6.2 Option Period: The date as of which an Option may be granted
under the POP (the "Grant Date") and the term of the Option (the "Option
Period") shall be specified by the Employer in the Adoption Agreement. Any
Option or portion thereof not exercised before expiration of the Option
Period shall terminate.
6.3 Option Vesting: The period or periods during which an
Employer Incentive Option shall vest and be exercisable by the Participant,
and any other conditions to exercise as may be desired by the Employer, shall
be as set forth in the Adoption Agreement. Subject to the other provisions of
the POP, an Employee Exchange Grant may be exercised at any time during the
Option Period.
6.4 Option Exercise: An Option may be exercised at the times
specified by the Employer in the Adoption Agreement by giving written notice
to the Employer at such place as the Employer or its designee shall direct.
Such notice shall specify the number of shares of Option Property that may be
purchased pursuant to an Option and the aggregate purchase price to be paid
therefor, and shall be accompanied by the payment of such purchase price.
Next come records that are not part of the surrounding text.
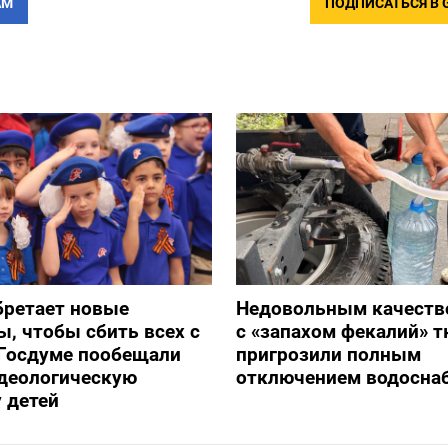
АМ
ПОДПИСАТЬСЯ В 
бретает новые
Недовольным качеств
, чтобы сбить всех с
с «запахом фекалий» 
 Госдуме пообещали
пригрозили полным
идеологическую
отключением водосна
 детей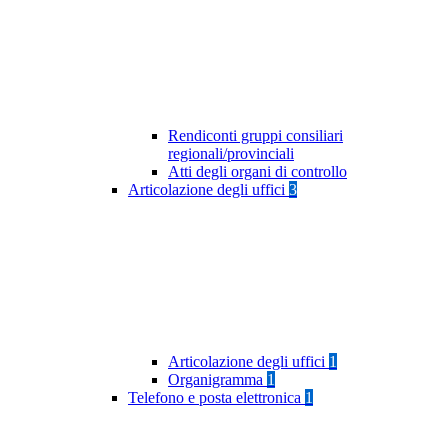
Rendiconti gruppi consiliari
regionali/provinciali
Atti degli organi di controllo
Articolazione degli uffici
3
Articolazione degli uffici
1
Organigramma
1
Telefono e posta elettronica
1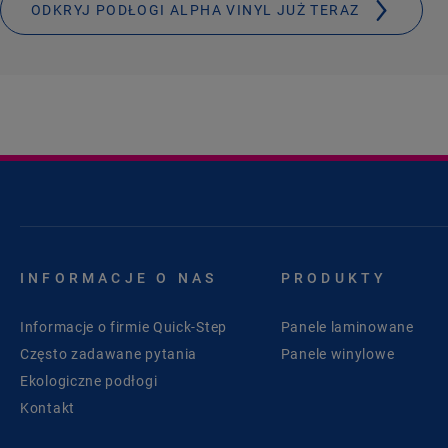
ODKRYJ PODŁOGI ALPHA VINYL JUŻ TERAZ
INFORMACJE O NAS
PRODUKTY
Informacje o firmie Quick-Step
Panele laminowane
Często zadawane pytania
Panele winylowe
Ekologiczne podłogi
Kontakt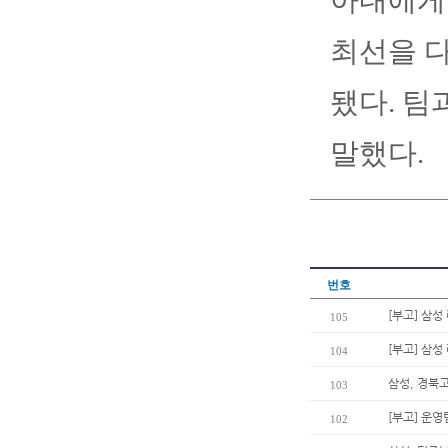
아내에게 
최선을 다
됐다. 팀
말했다.
번호
[부고] 삼
105
[부고] 삼
104
삼성, 경북고
103
[부고] 운
102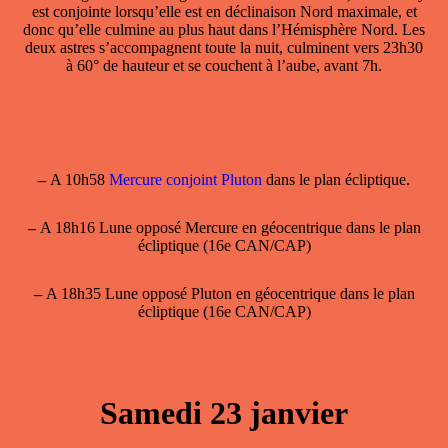
est conjointe lorsqu’elle est en déclinaison Nord maximale, et
donc qu’elle culmine au plus haut dans l’Hémisphère Nord. Les
deux astres s’accompagnent toute la nuit, culminent vers 23h30
à 60° de hauteur et se couchent à l’aube, avant 7h.
–
A 10h58
Mercure conjoint Pluton
dans le plan écliptique.
–
A 18h16 Lune opposé Mercure en géocentrique dans le plan
écliptique (16e CAN/CAP)
–
A 18h35 Lune opposé Pluton en géocentrique dans le plan
écliptique (16e CAN/CAP)
Samedi 23 janvier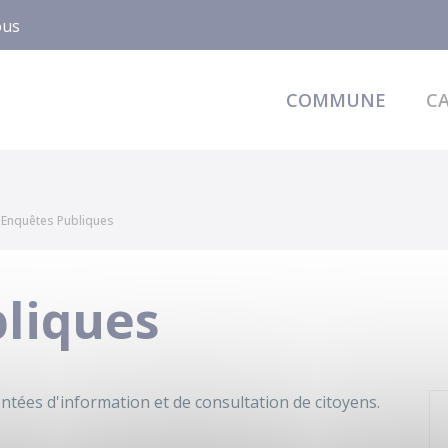
ous
COMMUNE
CA
Enquêtes Publiques
liques
ntées d'information et de consultation de citoyens.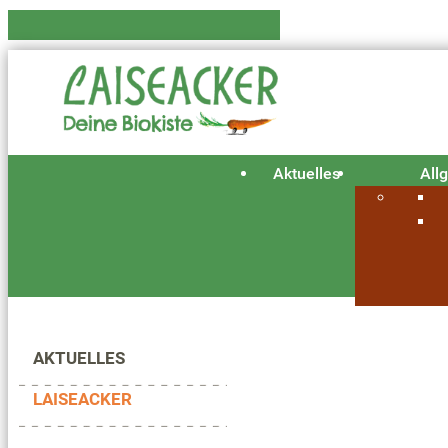
Aktuelles
All
AKTUELLES
LAISEACKER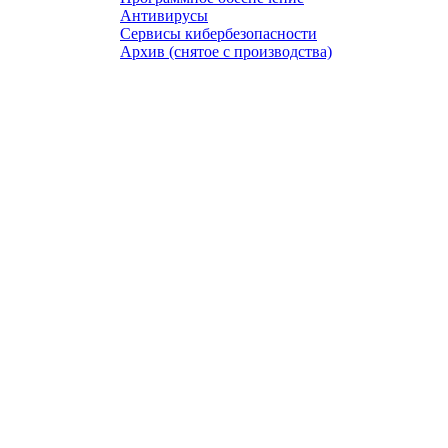
Антивирусы
Сервисы кибербезопасности
Архив (снятое с производства)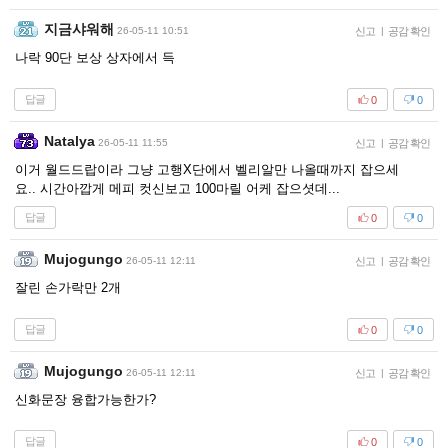
지금샤워해
26-05-11 10:51
신고
|
공감 확인
나락 90단 보상 상자에서 득
답글
0
0
Natalya
26-05-11 11:55
신고
|
공감 확인
이거 월드드랍이라 그냥 고행X단에서 벨리알만 나올때까지 잡으세
요.. 시간아깝게 메피 컷신보고 100마릴 어케 잡으셧데...
답글
0
0
Mujogungo
26-05-11 12:11
신고
|
공감 확인
잘린 손가락만 2개
답글
0
0
Mujogungo
26-05-11 12:11
신고
|
공감 확인
신화문장 융합가능한가?
답글
0
0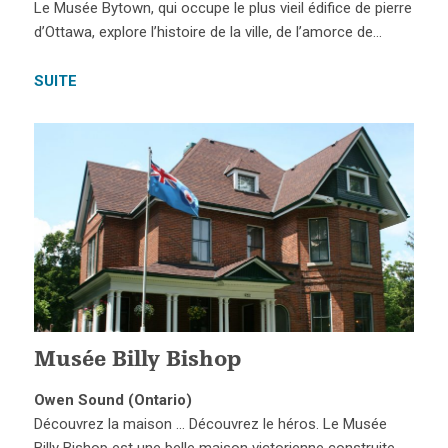
Le Musée Bytown, qui occupe le plus vieil édifice de pierre
d’Ottawa, explore l’histoire de la ville, de l’amorce de…
SUITE
Musée Billy Bishop
Owen Sound (Ontario)
Découvrez la maison … Découvrez le héros. Le Musée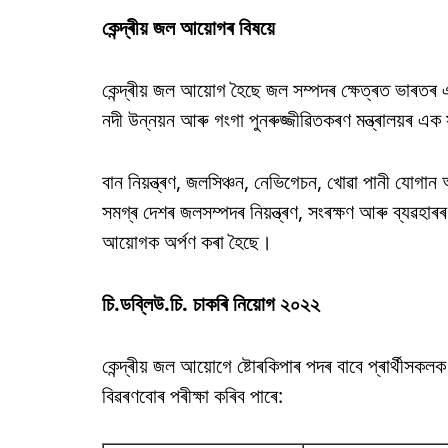
কেন্দ্ৰীয় জল আয়োগৰ বিষয়ে
কেন্দ্ৰীয় জল আয়োগ হৈছে জল সম্পদৰ ক্ষেত্ৰত ভাৰতৰ
নদী উন্নয়ন আৰু গংগা পুনৰুজ্জীৱিতকৰণ মন্ত্ৰালয়ৰ এক
বান নিয়ন্ত্ৰণ, জলসিঞ্চন, নেভিগেচন, খোৱা পানী যোগান আ
সমগ্ৰ দেশৰ জলসম্পদৰ নিয়ন্ত্ৰণ, সংৰক্ষণ আৰু ব্যৱহা
আয়োগক অৰ্পণ কৰা হৈছে।
চি.ডব্লিউ.চি. চাকৰি নিয়োগ ২০২২
কেন্দ্ৰীয় জল আয়োগে ষ্টোৰকিপাৰ পদৰ বাবে প্ৰাৰ্থীসকল
বিৱৰণবোৰ পৰীক্ষা কৰিব পাৰে: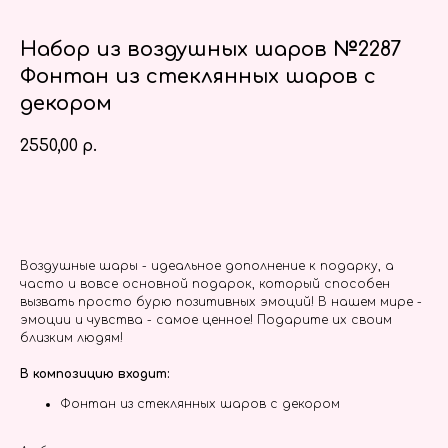
Набор из воздушных шаров №2287
Фонтан из стеклянных шаров с
декором
2550,00
р.
Заказать
Воздушные шары - идеальное дополнение к подарку, а
часто и вовсе основной подарок, который способен
вызвать просто бурю позитивных эмоций! В нашем мире -
эмоции и чувства - самое ценное! Подарите их своим
близким людям!
В композицию входит:
Фонтан из стеклянных шаров с декором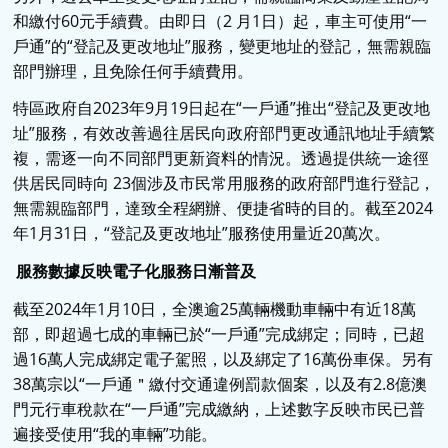
和繳付60元手續費。由即日（2 月1日）起，車主可使用“一
戶通”的“登記及更改地址”服務，變更地址的登記，無需親臨
部門辦理，且免除任何手續費用。
特區政府自2023年9月19日起在“一戶通”推出“登記及更改地
址”服務，有效改善過往居民向政府部門更改通訊地址手續繁
複，需逐一向不同部門更新資料的情況。透過提供統一途徑
供居民同時向 23個涉及市民常用服務的政府部門進行登記，
無需親臨部門，達致全程網辦、便捷省時的目的。截至2024
年1月31日，“登記及更改地址”服務使用量近20萬次。
服務數據反映電子化服務日漸普及
截至2024年1月10日，全澳逾25萬輛機動車輛中有近18萬
部，即超過七成的車輛已於“一戶通”完成綁定；同時，已超
過16萬人完成綁定電子駕照，以及綁定了16萬份車保。另有
38萬宗以“一戶通＂繳付交通違例罰款個案，以及有2.8億澳
門元行車稅款在“一戶通”完成繳納，上述數字反映市民已普
遍接受使用“我的車輛”功能。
Payment of such purchase price shall be in the form permitted by the Employer
in the Adoption Agreement. Upon receipt of proper notice of exercise and
delivery of the purchase price, the Employer shall as soon as practicable
thereafter transfer ownership of the Option Property acquired upon exercise
of all or part of the Option and deliver sufficient evidence of ownership of
such Option Property. A Participant or his legal representatives, legatees,
beneficiaries or distributees shall not be deemed to be the owner of any
Option Property subject to an Option and shall not have any rights as a
shareholder or owner of the Option Property unless and until the ownership of
the Option Property or evidence of ownership of such Option Property has been
transferred and delivered to him or them under the POP.
6.5 Limitations on the Right to Exercise Option:
(a) Except as otherwise provided in this Section 6.5, no
Option shall be exercised unless the Participant is, at the time of
exercise, an employee of, or in service to, the Employer as described
in Section 4.1, and has been an employee or service provider
continuously since the date the Option was granted. An Option shall
not be affected by any change in the terms, conditions or status of
the Participant's employment or service, provided that the Participant
continues to be an employee of, or service provider to, the Employer.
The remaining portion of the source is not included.